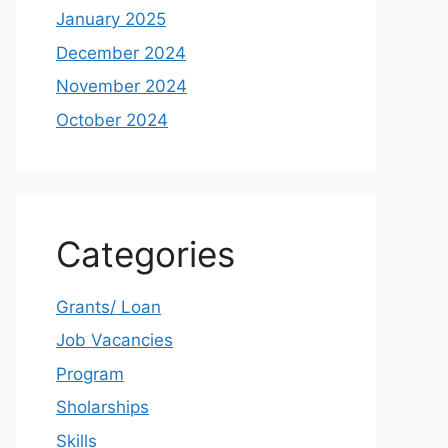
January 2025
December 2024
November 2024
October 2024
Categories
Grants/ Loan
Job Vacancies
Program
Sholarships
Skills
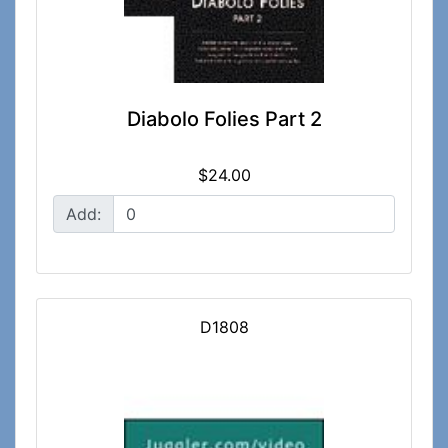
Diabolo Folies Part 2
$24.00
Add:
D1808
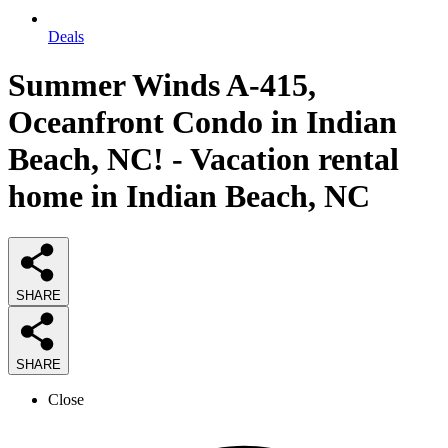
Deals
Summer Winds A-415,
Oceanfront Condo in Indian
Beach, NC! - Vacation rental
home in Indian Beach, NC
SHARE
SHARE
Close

◆ **What the task requires**
Could you output the entire listing verbatim while omitting its pictures?

◆ **Exercise solution**
January 2025
December 2024
November 2024
October 2024
Categories
Grants/ Loan
Job Vacancies
Program
Sholarships
Skills
Diabolo Folies Part 2
$24.00
Add:
D1808
Deals
Summer Winds A-415,
Oceanfront Condo in Indian
Beach, NC! - Vacation rental
home in Indian Beach, NC
SHARE
SHARE
Close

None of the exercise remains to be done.